### Task description
Using the records below, give again exactly the lines from the line that contains "оплатив их при получении." through the line that contains "платежной системы, где", both ends included, and only those.

### Provided data
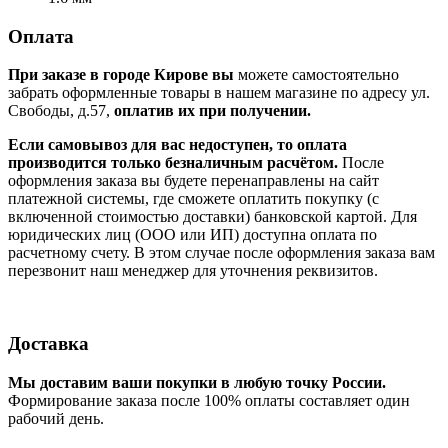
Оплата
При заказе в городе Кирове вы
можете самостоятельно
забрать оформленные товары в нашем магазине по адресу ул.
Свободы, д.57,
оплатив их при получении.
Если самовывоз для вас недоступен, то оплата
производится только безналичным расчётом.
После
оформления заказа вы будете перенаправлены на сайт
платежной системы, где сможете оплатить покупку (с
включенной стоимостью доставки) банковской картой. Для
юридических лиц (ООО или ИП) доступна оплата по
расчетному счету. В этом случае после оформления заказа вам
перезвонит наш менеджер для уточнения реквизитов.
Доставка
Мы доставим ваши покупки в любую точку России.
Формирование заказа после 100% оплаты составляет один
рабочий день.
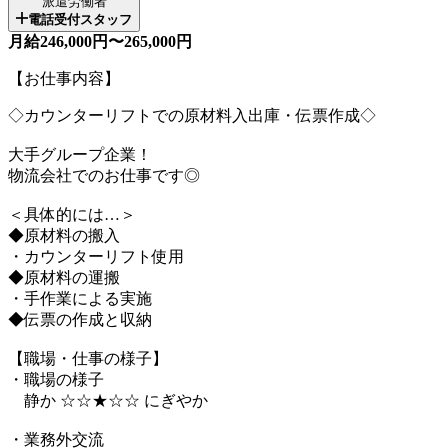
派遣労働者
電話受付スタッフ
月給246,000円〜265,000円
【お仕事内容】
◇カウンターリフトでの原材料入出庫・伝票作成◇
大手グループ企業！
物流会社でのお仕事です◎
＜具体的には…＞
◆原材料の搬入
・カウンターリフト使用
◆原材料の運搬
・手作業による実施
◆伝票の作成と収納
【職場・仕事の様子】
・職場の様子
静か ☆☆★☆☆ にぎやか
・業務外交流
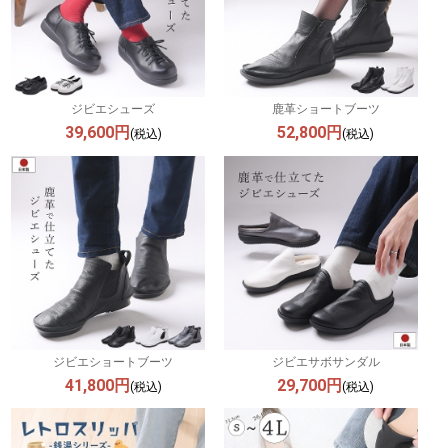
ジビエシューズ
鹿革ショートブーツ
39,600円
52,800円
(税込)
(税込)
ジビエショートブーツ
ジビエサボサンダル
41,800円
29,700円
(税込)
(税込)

* * *

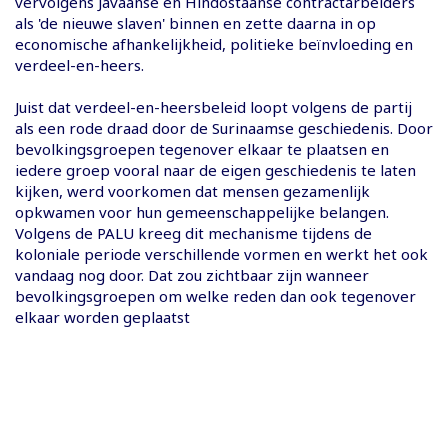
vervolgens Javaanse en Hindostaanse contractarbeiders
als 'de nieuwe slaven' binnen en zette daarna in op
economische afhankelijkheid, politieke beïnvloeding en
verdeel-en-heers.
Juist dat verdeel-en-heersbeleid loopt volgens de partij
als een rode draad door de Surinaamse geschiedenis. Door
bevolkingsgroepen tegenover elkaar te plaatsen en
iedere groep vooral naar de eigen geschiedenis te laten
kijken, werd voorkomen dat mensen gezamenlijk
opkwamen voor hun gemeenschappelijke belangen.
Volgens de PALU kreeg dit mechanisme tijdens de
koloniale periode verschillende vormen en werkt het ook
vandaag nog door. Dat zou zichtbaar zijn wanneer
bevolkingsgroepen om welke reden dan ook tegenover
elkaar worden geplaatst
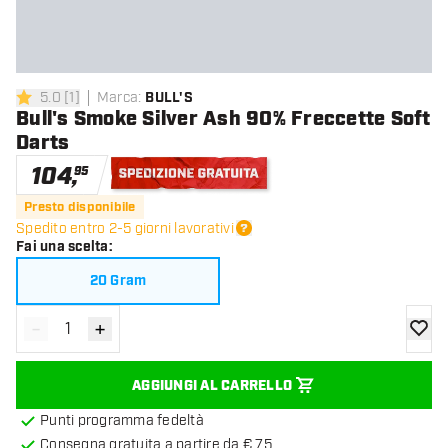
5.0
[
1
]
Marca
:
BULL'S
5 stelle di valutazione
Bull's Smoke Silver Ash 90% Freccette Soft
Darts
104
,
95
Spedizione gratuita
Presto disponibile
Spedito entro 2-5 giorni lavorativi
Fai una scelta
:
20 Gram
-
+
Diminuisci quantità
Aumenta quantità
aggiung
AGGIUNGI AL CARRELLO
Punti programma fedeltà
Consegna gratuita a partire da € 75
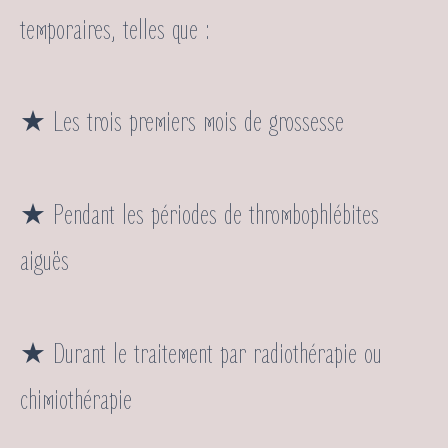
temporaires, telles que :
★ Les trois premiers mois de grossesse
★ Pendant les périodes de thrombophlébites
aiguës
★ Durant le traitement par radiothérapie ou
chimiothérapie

---

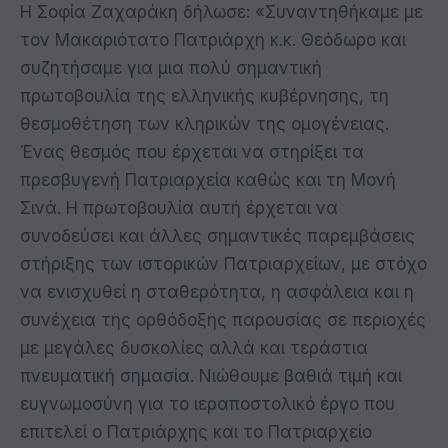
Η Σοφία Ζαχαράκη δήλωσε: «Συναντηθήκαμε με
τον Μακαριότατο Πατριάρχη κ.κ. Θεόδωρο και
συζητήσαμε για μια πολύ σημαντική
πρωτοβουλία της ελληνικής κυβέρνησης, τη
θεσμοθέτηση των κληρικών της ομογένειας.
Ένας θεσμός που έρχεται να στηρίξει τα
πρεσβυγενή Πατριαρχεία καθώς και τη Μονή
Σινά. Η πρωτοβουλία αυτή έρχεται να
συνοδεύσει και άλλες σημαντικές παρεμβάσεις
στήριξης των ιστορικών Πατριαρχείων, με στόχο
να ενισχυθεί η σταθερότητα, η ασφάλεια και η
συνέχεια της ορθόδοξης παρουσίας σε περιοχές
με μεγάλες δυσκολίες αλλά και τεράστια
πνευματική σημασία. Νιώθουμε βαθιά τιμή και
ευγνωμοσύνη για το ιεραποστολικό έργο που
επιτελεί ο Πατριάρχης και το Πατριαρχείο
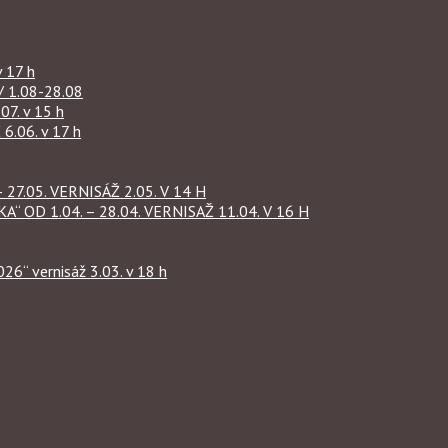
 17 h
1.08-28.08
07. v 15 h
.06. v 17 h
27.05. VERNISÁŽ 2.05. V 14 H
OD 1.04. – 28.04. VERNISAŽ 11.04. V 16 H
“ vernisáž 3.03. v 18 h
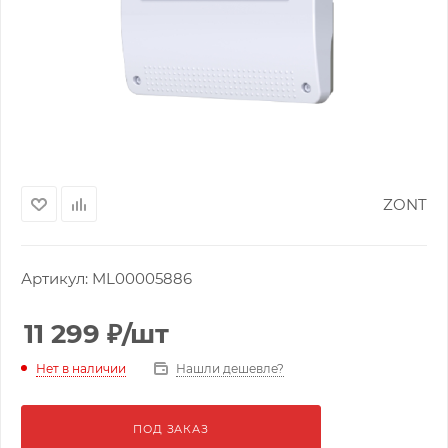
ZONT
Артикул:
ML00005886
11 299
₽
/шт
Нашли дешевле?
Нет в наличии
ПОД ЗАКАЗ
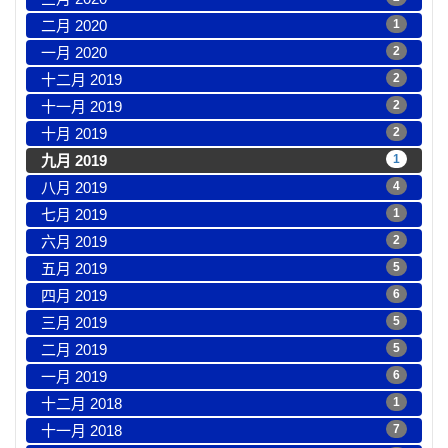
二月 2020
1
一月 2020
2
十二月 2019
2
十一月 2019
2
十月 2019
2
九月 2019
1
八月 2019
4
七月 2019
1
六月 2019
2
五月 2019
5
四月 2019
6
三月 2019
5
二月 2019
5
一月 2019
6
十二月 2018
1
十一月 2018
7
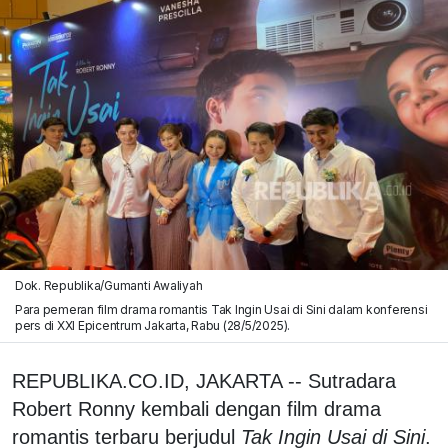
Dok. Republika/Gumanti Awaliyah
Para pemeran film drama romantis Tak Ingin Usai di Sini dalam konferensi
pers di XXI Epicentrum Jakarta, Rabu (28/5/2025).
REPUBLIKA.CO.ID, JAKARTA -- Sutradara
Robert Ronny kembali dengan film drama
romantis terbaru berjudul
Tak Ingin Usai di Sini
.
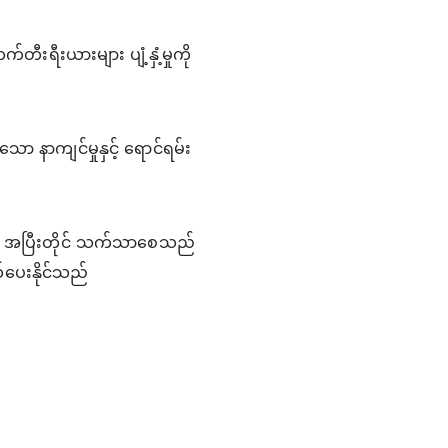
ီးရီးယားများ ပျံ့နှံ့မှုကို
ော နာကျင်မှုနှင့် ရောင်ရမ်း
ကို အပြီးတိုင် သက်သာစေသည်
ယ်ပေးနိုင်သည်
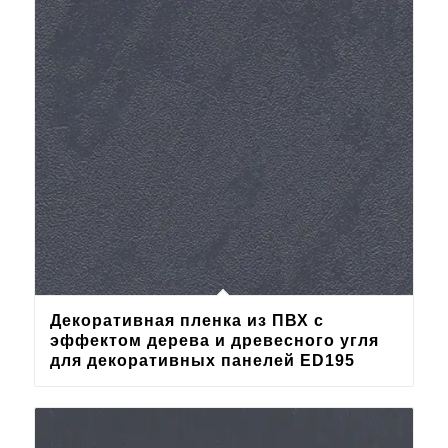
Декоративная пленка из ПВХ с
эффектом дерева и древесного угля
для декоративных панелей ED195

### The completed task
оплатив их при получении.
Если самовывоз для вас недоступен, то оплата
производится только безналичным расчётом.
После
оформления заказа вы будете перенаправлены на сайт
платежной системы, где сможете оплатить покупку (с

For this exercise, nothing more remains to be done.